EXERCISE INSTRUCTIONS :: Down to the last character, transcribe every record.

+++

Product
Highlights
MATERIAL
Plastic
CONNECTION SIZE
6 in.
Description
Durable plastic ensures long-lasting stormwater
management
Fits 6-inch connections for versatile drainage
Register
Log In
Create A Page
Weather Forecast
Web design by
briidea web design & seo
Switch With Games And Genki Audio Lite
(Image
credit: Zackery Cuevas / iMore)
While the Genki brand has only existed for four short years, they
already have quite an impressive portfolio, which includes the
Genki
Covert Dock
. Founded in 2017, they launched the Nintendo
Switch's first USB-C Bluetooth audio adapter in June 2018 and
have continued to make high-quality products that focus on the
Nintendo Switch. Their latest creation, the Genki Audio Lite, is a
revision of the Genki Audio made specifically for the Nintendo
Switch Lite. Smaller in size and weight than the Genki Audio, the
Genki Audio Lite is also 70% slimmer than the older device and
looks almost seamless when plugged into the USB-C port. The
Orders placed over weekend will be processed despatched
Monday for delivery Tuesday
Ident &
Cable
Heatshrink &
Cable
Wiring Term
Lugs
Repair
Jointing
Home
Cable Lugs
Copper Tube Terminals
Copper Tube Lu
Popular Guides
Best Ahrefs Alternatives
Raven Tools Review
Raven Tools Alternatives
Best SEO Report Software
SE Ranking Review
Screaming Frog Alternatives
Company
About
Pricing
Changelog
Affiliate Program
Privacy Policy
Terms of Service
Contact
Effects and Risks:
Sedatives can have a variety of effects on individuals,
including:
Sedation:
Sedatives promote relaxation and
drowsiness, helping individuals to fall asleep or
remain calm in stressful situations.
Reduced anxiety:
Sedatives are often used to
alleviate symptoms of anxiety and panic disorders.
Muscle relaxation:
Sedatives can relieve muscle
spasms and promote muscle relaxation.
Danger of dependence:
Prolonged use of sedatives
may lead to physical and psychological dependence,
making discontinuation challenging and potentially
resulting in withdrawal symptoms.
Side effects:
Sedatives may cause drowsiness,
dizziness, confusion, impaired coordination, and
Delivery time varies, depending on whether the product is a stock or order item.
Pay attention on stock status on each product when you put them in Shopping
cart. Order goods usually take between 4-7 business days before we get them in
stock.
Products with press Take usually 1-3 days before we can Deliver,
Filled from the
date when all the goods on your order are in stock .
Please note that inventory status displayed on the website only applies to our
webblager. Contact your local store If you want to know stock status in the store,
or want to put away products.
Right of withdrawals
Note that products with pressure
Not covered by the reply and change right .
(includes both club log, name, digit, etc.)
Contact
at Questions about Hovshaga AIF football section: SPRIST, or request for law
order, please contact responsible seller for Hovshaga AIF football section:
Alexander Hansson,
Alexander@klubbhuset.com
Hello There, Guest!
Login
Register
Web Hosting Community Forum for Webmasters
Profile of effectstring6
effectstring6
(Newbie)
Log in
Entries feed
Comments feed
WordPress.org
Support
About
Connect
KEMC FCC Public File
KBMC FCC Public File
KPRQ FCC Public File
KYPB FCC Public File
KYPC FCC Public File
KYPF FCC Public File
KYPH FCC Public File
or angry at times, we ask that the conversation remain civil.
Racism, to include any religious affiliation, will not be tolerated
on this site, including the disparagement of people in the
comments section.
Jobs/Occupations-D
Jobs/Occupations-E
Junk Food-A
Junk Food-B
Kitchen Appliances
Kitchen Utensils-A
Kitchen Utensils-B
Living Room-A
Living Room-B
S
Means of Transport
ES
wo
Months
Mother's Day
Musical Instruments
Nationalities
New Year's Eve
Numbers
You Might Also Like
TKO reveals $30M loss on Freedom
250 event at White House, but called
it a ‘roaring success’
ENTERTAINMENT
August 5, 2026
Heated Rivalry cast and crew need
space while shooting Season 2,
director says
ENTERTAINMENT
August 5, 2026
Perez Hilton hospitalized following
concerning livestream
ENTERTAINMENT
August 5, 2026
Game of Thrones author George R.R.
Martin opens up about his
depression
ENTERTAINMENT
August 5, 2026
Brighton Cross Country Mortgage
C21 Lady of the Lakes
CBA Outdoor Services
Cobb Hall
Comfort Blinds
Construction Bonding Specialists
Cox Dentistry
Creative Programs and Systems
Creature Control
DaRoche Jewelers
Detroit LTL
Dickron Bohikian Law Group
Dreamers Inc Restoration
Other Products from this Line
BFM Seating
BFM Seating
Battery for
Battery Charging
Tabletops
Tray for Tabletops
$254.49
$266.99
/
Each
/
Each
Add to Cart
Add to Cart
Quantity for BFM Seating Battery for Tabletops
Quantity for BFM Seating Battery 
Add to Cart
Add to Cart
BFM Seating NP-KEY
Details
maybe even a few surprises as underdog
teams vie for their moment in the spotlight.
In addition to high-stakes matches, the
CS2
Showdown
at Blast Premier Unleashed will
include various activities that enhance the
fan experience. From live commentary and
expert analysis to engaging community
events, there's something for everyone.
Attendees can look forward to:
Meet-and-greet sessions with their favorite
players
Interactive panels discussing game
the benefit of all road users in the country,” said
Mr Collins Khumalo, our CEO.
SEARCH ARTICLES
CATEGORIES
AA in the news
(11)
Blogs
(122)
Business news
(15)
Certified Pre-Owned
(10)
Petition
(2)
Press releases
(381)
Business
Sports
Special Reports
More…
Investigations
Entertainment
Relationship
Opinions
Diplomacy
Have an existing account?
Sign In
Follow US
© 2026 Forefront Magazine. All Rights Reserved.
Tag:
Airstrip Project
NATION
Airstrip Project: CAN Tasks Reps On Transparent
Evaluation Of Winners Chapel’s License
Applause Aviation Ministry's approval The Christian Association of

+++

TASK OUTPUT ::
Product
Highlights
MATERIAL
Plastic
CONNECTION SIZE
6 in.
Description
Durable plastic ensures long-lasting stormwater
management
Fits 6-inch connections for versatile drainage
Register
Log In
Create A Page
Weather Forecast
Web design by
briidea web design & seo
Switch With Games And Genki Audio Lite
(Image
credit: Zackery Cuevas / iMore)
While the Genki brand has only existed for four short years, they
already have quite an impressive portfolio, which includes the
Genki
Covert Dock
. Founded in 2017, they launched the Nintendo
Switch's first USB-C Bluetooth audio adapter in June 2018 and
have continued to make high-quality products that focus on the
Nintendo Switch. Their latest creation, the Genki Audio Lite, is a
revision of the Genki Audio made specifically for the Nintendo
Switch Lite. Smaller in size and weight than the Genki Audio, the
Genki Audio Lite is also 70% slimmer than the older device and
looks almost seamless when plugged into the USB-C port. The
Orders placed over weekend will be processed despatched
Monday for delivery Tuesday
Ident &
Cable
Heatshrink &
Cable
Wiring Term
Lugs
Repair
Jointing
Home
Cable Lugs
Copper Tube Terminals
Copper Tube Lu
Popular Guides
Best Ahrefs Alternatives
Raven Tools Review
Raven Tools Alternatives
Best SEO Report Software
SE Ranking Review
Screaming Frog Alternatives
Company
About
Pricing
Changelog
Affiliate Program
Privacy Policy
Terms of Service
Contact
Effects and Risks:
Sedatives can have a variety of effects on individuals,
including:
Sedation:
Sedatives promote relaxation and
drowsiness, helping individuals to fall asleep or
remain calm in stressful situations.
Reduced anxiety:
Sedatives are often used to
alleviate symptoms of anxiety and panic disorders.
Muscle relaxation:
Sedatives can relieve muscle
spasms and promote muscle relaxation.
Danger of dependence:
Prolonged use of sedatives
may lead to physical and psychological dependence,
making discontinuation challenging and potentially
resulting in withdrawal symptoms.
Side effects:
Sedatives may cause drowsiness,
dizziness, confusion, impaired coordination, and
Delivery time varies, depending on whether the product is a stock or order item.
Pay attention on stock status on each product when you put them in Shopping
cart. Order goods usually take between 4-7 business days before we get them in
stock.
Products with press Take usually 1-3 days before we can Deliver,
Filled from the
date when all the goods on your order are in stock .
Please note that inventory status displayed on the website only applies to our
webblager. Contact your local store If you want to know stock status in the store,
or want to put away products.
Right of withdrawals
Note that products with pressure
Not covered by the reply and change right .
(includes both club log, name, digit, etc.)
Contact
at Questions about Hovshaga AIF football section: SPRIST, or request for law
order, please contact responsible seller for Hovshaga AIF football section:
Alexander Hansson,
Alexander@klubbhuset.com
Hello There, Guest!
Login
Register
Web Hosting Community Forum for Webmasters
Profile of effectstring6
effectstring6
(Newbie)
Log in
Entries feed
Comments feed
WordPress.org
Support
About
Connect
KEMC FCC Public File
KBMC FCC Public File
KPRQ FCC Public File
KYPB FCC Public File
KYPC FCC Public File
KYPF FCC Public File
KYPH FCC Public File
or angry at times, we ask that the conversation remain civil.
Racism, to include any religious affiliation, will not be tolerated
on this site, including the disparagement of people in the
comments section.
Jobs/Occupations-D
Jobs/Occupations-E
Junk Food-A
Junk Food-B
Kitchen Appliances
Kitchen Utensils-A
Kitchen Utensils-B
Living Room-A
Living Room-B
S
Means of Transport
ES
wo
Months
Mother's Day
Musical Instruments
Nationalities
New Year's Eve
Numbers
You Might Also Like
TKO reveals $30M loss on Freedom
250 event at White House, but called
it a ‘roaring success’
ENTERTAINMENT
August 5, 2026
Heated Rivalry cast and crew need
space while shooting Season 2,
director says
ENTERTAINMENT
August 5, 2026
Perez Hilton hospitalized following
concerning livestream
ENTERTAINMENT
August 5, 2026
Game of Thrones author George R.R.
Martin opens up about his
depression
ENTERTAINMENT
August 5, 2026
Brighton Cross Country Mortgage
C21 Lady of the Lakes
CBA Outdoor Services
Cobb Hall
Comfort Blinds
Construction Bonding Specialists
Cox Dentistry
Creative Programs and Systems
Creature Control
DaRoche Jewelers
Detroit LTL
Dickron Bohikian Law Group
Dreamers Inc Restoration
Other Products from this Line
BFM Seating
BFM Seating
Battery for
Battery Charging
Tabletops
Tray for Tabletops
$254.49
$266.99
/
Each
/
Each
Add to Cart
Add to Cart
Quantity for BFM Seating Battery for Tabletops
Quantity for BFM Seating Battery 
Add to Cart
Add to Cart
BFM Seating NP-KEY
Details
maybe even a few surprises as underdog
teams vie for their moment in the spotlight.
In addition to high-stakes matches, the
CS2
Showdown
at Blast Premier Unleashed will
include various activities that enhance the
fan experience. From live commentary and
expert analysis to engaging community
events, there's something for everyone.
Attendees can look forward to:
Meet-and-greet sessions with their favorite
players
Interactive panels discussing game
the benefit of all road users in the country,” said
Mr Collins Khumalo, our CEO.
SEARCH ARTICLES
CATEGORIES
AA in the news
(11)
Blogs
(122)
Business news
(15)
Certified Pre-Owned
(10)
Petition
(2)
Press releases
(381)
Business
Sports
Special Reports
More…
Investigations
Entertainment
Relationship
Opinions
Diplomacy
Have an existing account?
Sign In
Follow US
© 2026 Forefront Magazine. All Rights Reserved.
Tag:
Airstrip Project
NATION
Airstrip Project: CAN Tasks Reps On Transparent
Evaluation Of Winners Chapel’s License
Applause Aviation Ministry's approval The Christian Association of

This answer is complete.